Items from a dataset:

******************************

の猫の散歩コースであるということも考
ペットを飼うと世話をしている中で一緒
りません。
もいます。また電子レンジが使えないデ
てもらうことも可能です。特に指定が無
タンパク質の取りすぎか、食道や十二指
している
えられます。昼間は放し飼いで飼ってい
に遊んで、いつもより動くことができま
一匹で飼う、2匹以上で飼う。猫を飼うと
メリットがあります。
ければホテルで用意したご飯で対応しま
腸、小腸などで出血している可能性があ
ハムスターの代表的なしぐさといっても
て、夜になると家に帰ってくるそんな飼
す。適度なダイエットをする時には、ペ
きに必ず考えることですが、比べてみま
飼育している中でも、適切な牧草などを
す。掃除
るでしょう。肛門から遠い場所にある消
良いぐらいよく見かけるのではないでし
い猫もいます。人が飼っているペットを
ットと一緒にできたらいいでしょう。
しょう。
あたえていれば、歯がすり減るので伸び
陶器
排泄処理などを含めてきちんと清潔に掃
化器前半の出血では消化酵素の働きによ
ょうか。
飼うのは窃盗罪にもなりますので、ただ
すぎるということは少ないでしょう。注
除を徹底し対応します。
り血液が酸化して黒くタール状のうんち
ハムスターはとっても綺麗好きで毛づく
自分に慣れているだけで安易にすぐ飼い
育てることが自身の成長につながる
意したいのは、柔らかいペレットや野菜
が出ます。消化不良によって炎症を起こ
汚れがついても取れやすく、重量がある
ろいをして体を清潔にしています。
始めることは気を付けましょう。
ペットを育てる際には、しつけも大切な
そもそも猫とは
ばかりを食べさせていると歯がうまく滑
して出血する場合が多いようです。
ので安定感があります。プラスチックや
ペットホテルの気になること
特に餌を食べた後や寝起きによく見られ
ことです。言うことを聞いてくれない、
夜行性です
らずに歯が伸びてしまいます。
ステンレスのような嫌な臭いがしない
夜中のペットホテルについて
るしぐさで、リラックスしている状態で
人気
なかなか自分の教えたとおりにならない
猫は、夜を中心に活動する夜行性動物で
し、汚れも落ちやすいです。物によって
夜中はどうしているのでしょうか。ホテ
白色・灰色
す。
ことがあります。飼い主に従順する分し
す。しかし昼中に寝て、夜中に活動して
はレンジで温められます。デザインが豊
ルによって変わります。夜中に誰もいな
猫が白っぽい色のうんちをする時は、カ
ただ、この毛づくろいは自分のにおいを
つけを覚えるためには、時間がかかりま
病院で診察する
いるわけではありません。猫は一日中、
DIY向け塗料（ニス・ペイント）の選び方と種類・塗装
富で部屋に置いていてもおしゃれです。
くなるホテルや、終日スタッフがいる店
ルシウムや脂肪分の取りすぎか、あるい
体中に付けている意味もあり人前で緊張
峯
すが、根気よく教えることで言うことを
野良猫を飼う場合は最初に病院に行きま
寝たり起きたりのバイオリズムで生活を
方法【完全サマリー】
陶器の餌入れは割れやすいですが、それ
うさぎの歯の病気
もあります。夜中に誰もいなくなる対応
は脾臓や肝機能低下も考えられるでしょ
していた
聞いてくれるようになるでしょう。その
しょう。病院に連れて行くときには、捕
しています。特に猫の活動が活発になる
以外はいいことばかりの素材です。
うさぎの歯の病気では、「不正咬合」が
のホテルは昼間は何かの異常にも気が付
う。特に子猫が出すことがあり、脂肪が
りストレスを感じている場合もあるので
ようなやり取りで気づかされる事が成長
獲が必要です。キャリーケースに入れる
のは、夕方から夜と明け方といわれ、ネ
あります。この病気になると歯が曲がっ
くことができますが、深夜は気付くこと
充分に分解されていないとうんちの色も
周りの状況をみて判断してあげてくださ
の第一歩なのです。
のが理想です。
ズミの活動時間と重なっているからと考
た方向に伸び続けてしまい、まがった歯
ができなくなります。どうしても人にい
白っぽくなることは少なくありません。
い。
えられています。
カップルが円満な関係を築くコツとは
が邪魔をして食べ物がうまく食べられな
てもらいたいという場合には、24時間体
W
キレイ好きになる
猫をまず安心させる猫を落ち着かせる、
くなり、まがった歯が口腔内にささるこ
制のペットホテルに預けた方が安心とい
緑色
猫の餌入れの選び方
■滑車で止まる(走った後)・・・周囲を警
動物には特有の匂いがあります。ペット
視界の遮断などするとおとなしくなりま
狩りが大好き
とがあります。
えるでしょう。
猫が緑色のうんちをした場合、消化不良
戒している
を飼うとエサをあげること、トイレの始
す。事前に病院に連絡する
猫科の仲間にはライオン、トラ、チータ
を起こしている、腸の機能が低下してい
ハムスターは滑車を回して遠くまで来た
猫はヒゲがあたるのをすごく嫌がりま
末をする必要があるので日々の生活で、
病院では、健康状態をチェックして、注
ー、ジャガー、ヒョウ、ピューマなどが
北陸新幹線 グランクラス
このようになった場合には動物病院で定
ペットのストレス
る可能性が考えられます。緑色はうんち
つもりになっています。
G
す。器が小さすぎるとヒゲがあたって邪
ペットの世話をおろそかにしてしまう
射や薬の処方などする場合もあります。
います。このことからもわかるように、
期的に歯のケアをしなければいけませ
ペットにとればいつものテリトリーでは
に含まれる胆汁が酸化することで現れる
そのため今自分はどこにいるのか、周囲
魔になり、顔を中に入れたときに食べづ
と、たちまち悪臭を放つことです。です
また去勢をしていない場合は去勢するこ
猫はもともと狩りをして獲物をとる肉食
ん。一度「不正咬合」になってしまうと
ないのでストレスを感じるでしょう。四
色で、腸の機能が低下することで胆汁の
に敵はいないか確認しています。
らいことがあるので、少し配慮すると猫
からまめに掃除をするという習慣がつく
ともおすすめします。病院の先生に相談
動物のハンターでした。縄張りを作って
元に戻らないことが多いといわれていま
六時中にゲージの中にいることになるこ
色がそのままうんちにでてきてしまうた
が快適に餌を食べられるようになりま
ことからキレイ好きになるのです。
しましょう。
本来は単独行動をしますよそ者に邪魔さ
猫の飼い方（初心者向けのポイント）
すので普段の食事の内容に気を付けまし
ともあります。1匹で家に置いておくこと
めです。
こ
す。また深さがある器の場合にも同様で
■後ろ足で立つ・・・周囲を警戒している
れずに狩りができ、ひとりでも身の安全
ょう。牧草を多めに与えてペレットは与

******************************

### [Task objective]
Copy down the whole of the data above, matching it exactly.

### [Written solution]
の猫の散歩コースであるということも考
ペットを飼うと世話をしている中で一緒
りません。
もいます。また電子レンジが使えないデ
てもらうことも可能です。特に指定が無
タンパク質の取りすぎか、食道や十二指
している
えられます。昼間は放し飼いで飼ってい
に遊んで、いつもより動くことができま
一匹で飼う、2匹以上で飼う。猫を飼うと
メリットがあります。
ければホテルで用意したご飯で対応しま
腸、小腸などで出血している可能性があ
ハムスターの代表的なしぐさといっても
て、夜になると家に帰ってくるそんな飼
す。適度なダイエットをする時には、ペ
きに必ず考えることですが、比べてみま
飼育している中でも、適切な牧草などを
す。掃除
るでしょう。肛門から遠い場所にある消
良いぐらいよく見かけるのではないでし
い猫もいます。人が飼っているペットを
ットと一緒にできたらいいでしょう。
しょう。
あたえていれば、歯がすり減るので伸び
陶器
排泄処理などを含めてきちんと清潔に掃
化器前半の出血では消化酵素の働きによ
ょうか。
飼うのは窃盗罪にもなりますので、ただ
すぎるということは少ないでしょう。注
除を徹底し対応します。
り血液が酸化して黒くタール状のうんち
ハムスターはとっても綺麗好きで毛づく
自分に慣れているだけで安易にすぐ飼い
育てることが自身の成長につながる
意したいのは、柔らかいペレットや野菜
が出ます。消化不良によって炎症を起こ
汚れがついても取れやすく、重量がある
ろいをして体を清潔にしています。
始めることは気を付けましょう。
ペットを育てる際には、しつけも大切な
そもそも猫とは
ばかりを食べさせていると歯がうまく滑
して出血する場合が多いようです。
ので安定感があります。プラスチックや
ペットホテルの気になること
特に餌を食べた後や寝起きによく見られ
ことです。言うことを聞いてくれない、
夜行性です
らずに歯が伸びてしまいます。
ステンレスのような嫌な臭いがしない
夜中のペットホテルについて
るしぐさで、リラックスしている状態で
人気
なかなか自分の教えたとおりにならない
猫は、夜を中心に活動する夜行性動物で
し、汚れも落ちやすいです。物によって
夜中はどうしているのでしょうか。ホテ
白色・灰色
す。
ことがあります。飼い主に従順する分し
す。しかし昼中に寝て、夜中に活動して
はレンジで温められます。デザインが豊
ルによって変わります。夜中に誰もいな
猫が白っぽい色のうんちをする時は、カ
ただ、この毛づくろいは自分のにおいを
つけを覚えるためには、時間がかかりま
病院で診察する
いるわけではありません。猫は一日中、
DIY向け塗料（ニス・ペイント）の選び方と種類・塗装
富で部屋に置いていてもおしゃれです。
くなるホテルや、終日スタッフがいる店
ルシウムや脂肪分の取りすぎか、あるい
体中に付けている意味もあり人前で緊張
峯
すが、根気よく教えることで言うことを
野良猫を飼う場合は最初に病院に行きま
寝たり起きたりのバイオリズムで生活を
方法【完全サマリー】
陶器の餌入れは割れやすいですが、それ
うさぎの歯の病気
もあります。夜中に誰もいなくなる対応
は脾臓や肝機能低下も考えられるでしょ
していた
聞いてくれるようになるでしょう。その
しょう。病院に連れて行くときには、捕
しています。特に猫の活動が活発になる
以外はいいことばかりの素材です。
うさぎの歯の病気では、「不正咬合」が
のホテルは昼間は何かの異常にも気が付
う。特に子猫が出すことがあり、脂肪が
りストレスを感じている場合もあるので
ようなやり取りで気づかされる事が成長
獲が必要です。キャリーケースに入れる
のは、夕方から夜と明け方といわれ、ネ
あります。この病気になると歯が曲がっ
くことができますが、深夜は気付くこと
充分に分解されていないとうんちの色も
周りの状況をみて判断してあげてくださ
の第一歩なのです。
のが理想です。
ズミの活動時間と重なっているからと考
た方向に伸び続けてしまい、まがった歯
ができなくなります。どうしても人にい
白っぽくなることは少なくありません。
い。
えられています。
カップルが円満な関係を築くコツとは
が邪魔をして食べ物がうまく食べられな
てもらいたいという場合には、24時間体
W
キレイ好きになる
猫をまず安心させる猫を落ち着かせる、
くなり、まがった歯が口腔内にささるこ
制のペットホテルに預けた方が安心とい
緑色
猫の餌入れの選び方
■滑車で止まる(走った後)・・・周囲を警
動物には特有の匂いがあります。ペット
視界の遮断などするとおとなしくなりま
狩りが大好き
とがあります。
えるでしょう。
猫が緑色のうんちをした場合、消化不良
戒している
を飼うとエサをあげること、トイレの始
す。事前に病院に連絡する
猫科の仲間にはライオン、トラ、チータ
を起こしている、腸の機能が低下してい
ハムスターは滑車を回して遠くまで来た
猫はヒゲがあたるのをすごく嫌がりま
末をする必要があるので日々の生活で、
病院では、健康状態をチェックして、注
ー、ジャガー、ヒョウ、ピューマなどが
北陸新幹線 グランクラス
このようになった場合には動物病院で定
ペットのストレス
る可能性が考えられます。緑色はうんち
つもりになっています。
G
す。器が小さすぎるとヒゲがあたって邪
ペットの世話をおろそかにしてしまう
射や薬の処方などする場合もあります。
います。このことからもわかるように、
期的に歯のケアをしなければいけませ
ペットにとればいつものテリトリーでは
に含まれる胆汁が酸化することで現れる
そのため今自分はどこにいるのか、周囲
魔になり、顔を中に入れたときに食べづ
と、たちまち悪臭を放つことです。です
また去勢をしていない場合は去勢するこ
猫はもともと狩りをして獲物をとる肉食
ん。一度「不正咬合」になってしまうと
ないのでストレスを感じるでしょう。四
色で、腸の機能が低下することで胆汁の
に敵はいないか確認しています。
らいことがあるので、少し配慮すると猫
からまめに掃除をするという習慣がつく
ともおすすめします。病院の先生に相談
動物のハンターでした。縄張りを作って
元に戻らないことが多いといわれていま
六時中にゲージの中にいることになるこ
色がそのままうんちにでてきてしまうた
が快適に餌を食べられるようになりま
ことからキレイ好きになるのです。
しましょう。
本来は単独行動をしますよそ者に邪魔さ
猫の飼い方（初心者向けのポイント）
すので普段の食事の内容に気を付けまし
ともあります。1匹で家に置いておくこと
めです。
こ
す。また深さがある器の場合にも同様で
■後ろ足で立つ・・・周囲を警戒している
れずに狩りができ、ひとりでも身の安全
ょう。牧草を多めに与えてペレットは与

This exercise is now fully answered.